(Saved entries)
--- START ---

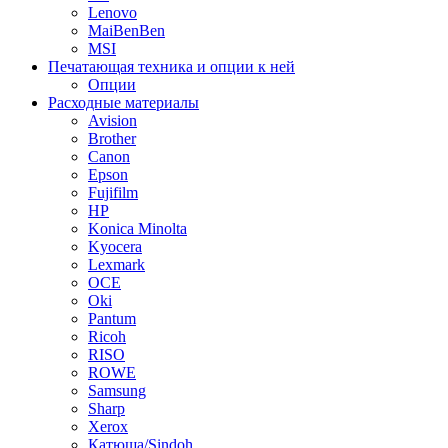
Lenovo
MaiBenBen
MSI
Печатающая техника и опции к ней
Опции
Расходные материалы
Avision
Brother
Canon
Epson
Fujifilm
HP
Konica Minolta
Kyocera
Lexmark
OCE
Oki
Pantum
Ricoh
RISO
ROWE
Samsung
Sharp
Xerox
Катюша/Sindoh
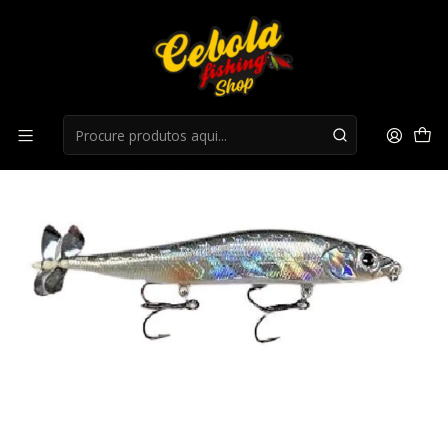
Início
Superficie
Passeante Yokozuna Dokker 110F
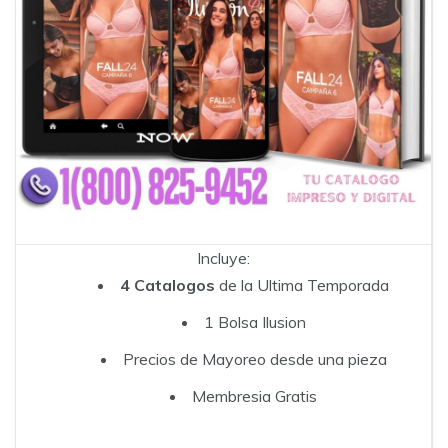
Incluye:
4 Catalogos
de la Ultima Temporada
1 Bolsa Ilusion
Precios de Mayoreo desde una pieza
Membresia Gratis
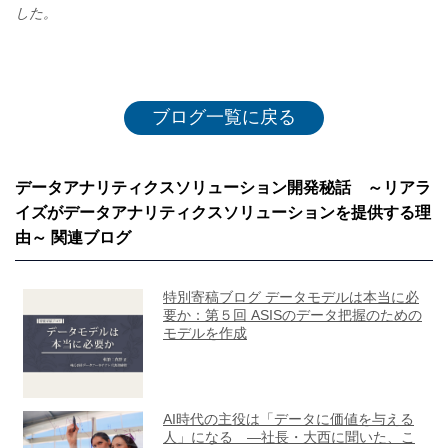
した。
ブログ一覧に戻る
データアナリティクスソリューション開発秘話 ～リアラ
イズがデータアナリティクスソリューションを提供する理
由～ 関連ブログ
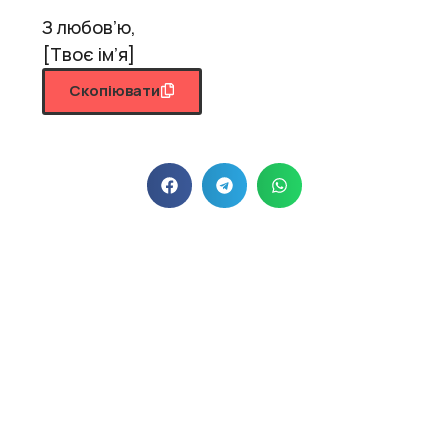
З любов’ю,
[Твоє ім’я]
Скопіювати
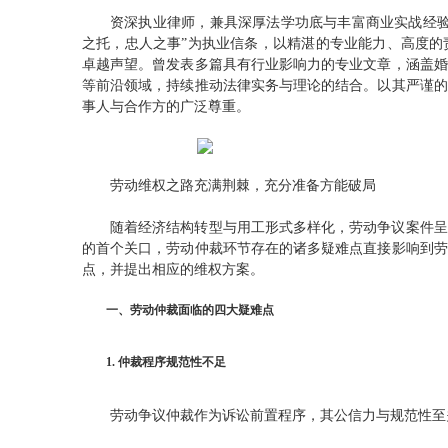
资深执业律师，兼具深厚法学功底与丰富商业实战经验
之托，忠人之事”为执业信条，以精湛的专业能力、高度的
卓越声望。曾发表多篇具有行业影响力的专业文章，涵盖婚
等前沿领域，持续推动法律实务与理论的结合。以其严谨的
事人与合作方的广泛尊重。
劳动维权之路充满荆棘，充分准备方能破局
随着经济结构转型与用工形式多样化，劳动争议案件呈
的首个关口，劳动仲裁环节存在的诸多疑难点直接影响到劳
点，并提出相应的维权方案。
一、劳动仲裁面临的四大疑难点
1. 仲裁程序规范性不足
劳动争议仲裁作为诉讼前置程序，其公信力与规范性至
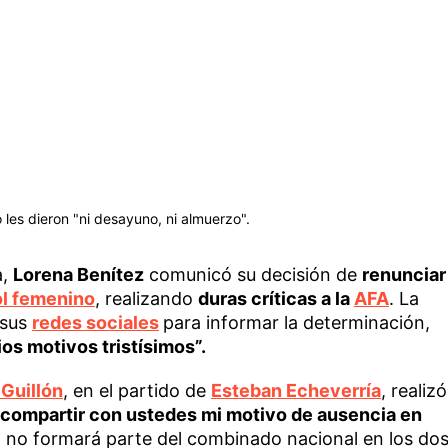
o les dieron "ni desayuno, ni almuerzo".
a,
Lorena Benítez
comunicó su decisión de
renunciar
ol femenino
, realizando
duras críticas a la
AFA
. La
 sus
redes sociales
para informar la determinación,
ios motivos tristísimos”.
 Guillón
, en el partido de
Esteban Echeverría
, realizó
 compartir con ustedes mi motivo de ausencia en
 no formará parte del combinado nacional en los do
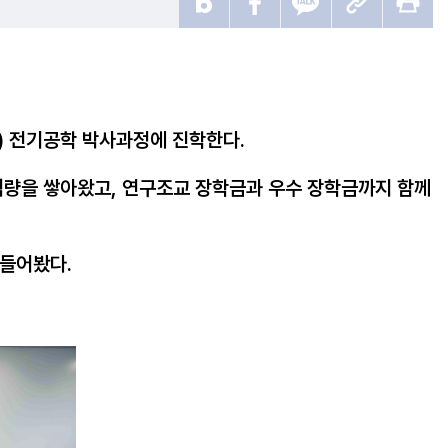
y) 전기공학 박사과정에 진학한다.
히 역량을 쌓아왔고, 연구조교 장학금과 우수 장학금까지 함께
 들어봤다.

--- END ---

▶ _WHAT YOU WILL DO_
Among the lines above, the one with "一、劳动仲裁面临的四大疑难点" opens the part to repeat and the one with "para informar la" closes it; repeat only that part exactly, with no pictures.

▶ _RESPONSE BELOW_
一、劳动仲裁面临的四大疑难点
1. 仲裁程序规范性不足
劳动争议仲裁作为诉讼前置程序，其公信力与规范性至
o les dieron "ni desayuno, ni almuerzo".
a,
Lorena Benítez
comunicó su decisión de
renunciar
ol femenino
, realizando
duras críticas a la
AFA
. La
 sus
redes sociales
para informar la determinación,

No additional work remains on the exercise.